'Wild Things' delights
First, a warning: this is not a children's movie.
Spike Jonze's Where the Wild Things Are, a 101-minute adaptation of Maurice Sendek's 1963 classic, is simply a film told from the viewpoint of a very confused child. Much like Elliott from E.T.: The Extra Terrestrial, Wild Things' Max has probably seen more of his fair share of sadness and rejection in life - he's lonely, and he's got some anger in him, too.
Elliott had it easy - E.T. showed up in his backyard and loved Reese's. Max, after an afternoon and evening of igloo making and questionably chosen snowball fights, has to find his friends on his own.
Much like the book, Max (newcomer Max Records) has a disagreement with his mother (Catherine Keener, The 40-Year-old Virgin) and runs out of the house. He soon finds a boat tied on the side of a lake, and after a long journey through rough waters he lands on an island inhabited by large, juvenile creatures.

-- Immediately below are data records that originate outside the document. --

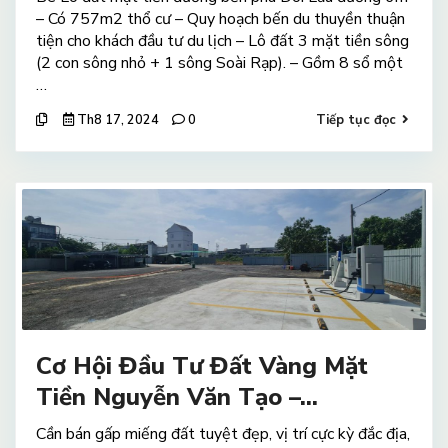
– Có 757m2 thổ cư – Quy hoạch bến du thuyền thuận
tiện cho khách đầu tư du lịch – Lô đất 3 mặt tiền sông
(2 con sông nhỏ + 1 sông Soài Rạp). – Gồm 8 sổ một
…
Th8 17, 2024
0
Tiếp tục đọc
Cơ Hội Đầu Tư Đất Vàng Mặt
Tiền Nguyễn Văn Tạo –...
Cần bán gấp miếng đất tuyệt đẹp, vị trí cực kỳ đắc địa,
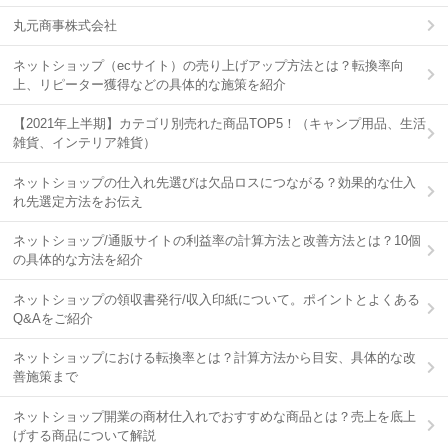
丸元商事株式会社
ネットショップ（ecサイト）の売り上げアップ方法とは？転換率向
上、リピーター獲得などの具体的な施策を紹介
【2021年上半期】カテゴリ別売れた商品TOP5！（キャンプ用品、生活
雑貨、インテリア雑貨）
ネットショップの仕入れ先選びは欠品ロスにつながる？効果的な仕入
れ先選定方法をお伝え
ネットショップ/通販サイトの利益率の計算方法と改善方法とは？10個
の具体的な方法を紹介
ネットショップの領収書発行/収入印紙について。ポイントとよくある
Q&Aをご紹介
ネットショップにおける転換率とは？計算方法から目安、具体的な改
善施策まで
ネットショップ開業の商材仕入れでおすすめな商品とは？売上を底上
げする商品について解説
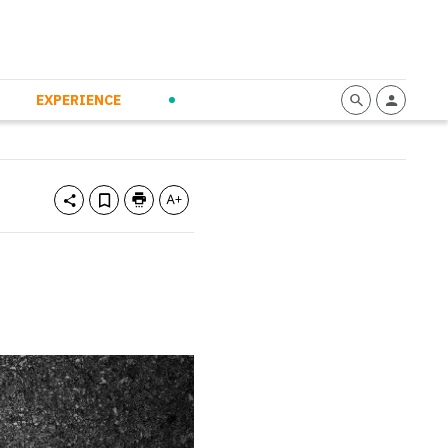
mmunication
Calendario
Personal Empowerment
News and Press
EXPERIENCE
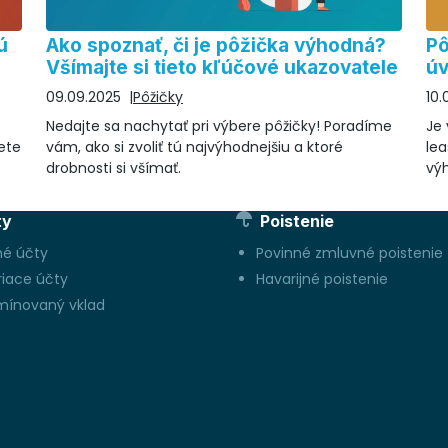
ú
Ako spoznať, či je pôžička výhodná?
Pô
Všímajte si tieto kľúčové ukazovatele
úv
09.09.2025
Pôžičky
10.
Nedajte sa nachytať pri výbere pôžičky! Poradíme
Je 
ete
vám, ako si zvoliť tú najvýhodnejšiu a ktoré
le
drobnosti si všímať.
vý
ty
Poistenie
né účty
Povinné zmluvné poistenie
riace účty
Havarijné poistenie
mínovaný vklad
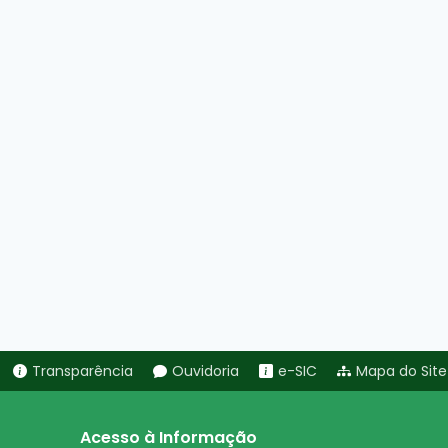
Transparência
Ouvidoria
e-SIC
Mapa do Site
Acesso à Informação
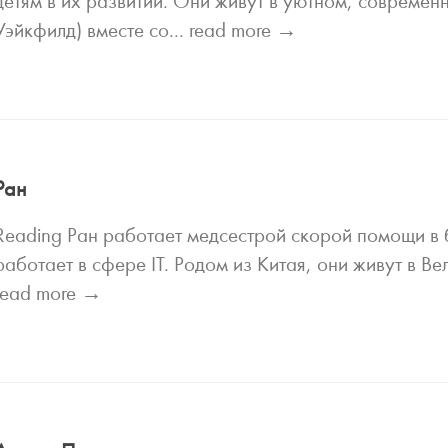
детям в их развитии. Они живут в уютном, современ
Уэйкфилд) вместе со...
read more →
Ран
Reading Ран работает медсестрой скорой помощи в б
работает в сфере IT. Родом из Китая, они живут в Ве
read more →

One of the interesting aspects of Wild Things is that all the creatures he meets are very childlike in nature - the kind of creatures that like sleeping in a big pile. Despite their appearances they're quite friendly, for the main part, and seem to enjoy all the simple things that Max does.
Like E.T., I think the creatures are supposed to act as outlets of Max's personality - he discusses his hopes, dreams and fears with them, and they respond the way a child would. There isn't much conflict in the film, either, as Jonze and his co-writer on the screenplay, novelist Dave Eggers (A Heartbreaking Work of Staggering Genius), are more interested in the interactions between Max and the monsters than conflict and resolution.
I was initially unsure if Jonze, whose previous two films (Being John Malkovich, Adaptation) were genius but offbeat, was the right fit for Wild Things, but it didn't take long for any concerns to be put to ease. His style - slightly grainy photography, longer takes - fits the mood of the story perfectly. It's told entirely from Max's perspective, as well, never taking any time to observe and reflect on Max. All of the moments with the odd, giant creatures have a sense of wonder and excitement to them.
As I mentioned earlier, Wild Things is not a children's movie - though I believe most children will love it. But it's a smart film, never too happy or sad, that reflects on the fears that we face - and the ways we overcome those fears. Adults will probably enjoy this film more than their children.
Where the Wild Things Are, rated PG for mild thematic elements, some adventure action and brief language, is playing at Regal Cinema 7 in Boone.